17

How do I copy multiple columns from one dataframe to a new dataframe? it would also be nice to rename them at the same time

df2['colA']=df1['col-a']  #This works

df2['colA', 'colB']=df1['col-a', 'col-b'] #Tried and Failed

Thanks

MaxU - stand with Ukraine
  • 205,989
  • 36
  • 386
  • 419
RMichalowski
  • 330
  • 1
  • 4
  • 11
  • Possible duplicate of [Fastest way to copy columns from one DataFrame to another using pandas?](http://stackoverflow.com/questions/21295329/fastest-way-to-copy-columns-from-one-dataframe-to-another-using-pandas) – iled May 16 '17 at 19:31

4 Answers4

27

You have to use double brackets:

df2[['colA', 'colB']] = df1[['col-a', 'col-b']]
Andy Hayden
  • 359,921
  • 101
  • 625
  • 535
  • 1
    Does that return already a copy or would one need `df1[['col-a', 'col-b']].copy()`? – Cleb Aug 23 '17 at 23:00
  • 2
    @Cleb You don't need the copy as the view (?) of df1 is being assigned into the df2. It's not destructive, the view gets GCd afterwards. – Andy Hayden Aug 23 '17 at 23:21
4

This is tried and tested for pandas=1.3.0 :

df2 = df1[['col-a', 'col-b']].copy()

If you also want to rename the column names at the same time, you can write:

df2 = pd.DataFrame(columns=['colA', 'colB'])
df2[['colA', 'colB']] = df1[['col-a', 'col-b']]
s_mehrotra
  • 137
  • 6
3

Following also works:

# original DataFrame
df = pd.DataFrame({'a': ['hello', 'cheerio', 'hi', 'bye'], 'b': [1, 0, 1, 0]})
# new DataFrame created from 2 original cols (new cols renamed)
df_new = pd.DataFrame(columns=['greeting', 'mode'], data=df[['a','b']].values)

If you want to use condition for the new dataframe:

df_new = pd.DataFrame(columns=['farewell', 'mode'], data=df[df['b']==0][['a','b']].values)
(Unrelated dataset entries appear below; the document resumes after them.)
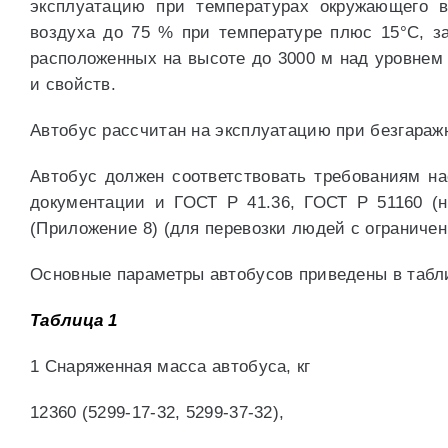
эксплуатацию при температурах окружающего в
воздуха до 75 % при температуре плюс 15°С, зап
расположенных на высоте до 3000 м над уровнем
и свойств.
Автобус рассчитан на эксплуатацию при безгараж
Автобус должен соответствовать требованиям на
документации и ГОСТ Р 41.36, ГОСТ Р 51160 (
(Приложение 8) (для перевозки людей с ограниче
Основные параметры автобусов приведены в табли
Таблица 1
1 Снаряженная масса автобуса, кг
12360 (5299-17-32, 5299-37-32),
Or if you want use just particular rows (index), you can use "loc":

df_new = pd.DataFrame(columns=['greetings', 'mode'], data=df.loc[2:3][['a','b']].values)

# if you need preserve row index, then add index=... as argument, like:
df_new = pd.DataFrame(columns=['farewell', 'mode'], data=df.loc[2:3][['a','b']].values, 
                      index=df.loc[2:3].index )
Lukas
  • 2,034
  • 19
  • 27
2

As for Pandas=1.2.4, the easiest way would be:

df2[['colA', 'colB']] = df1[['col-a', 'col-b']].values

note that it doesn't require .copy() as applying values first converts dataframe values into a numpy array (shallow copy) and then copy values (link the address of array in the memory) into dataframe. Exactly the same as when you apply copy() at the end of it.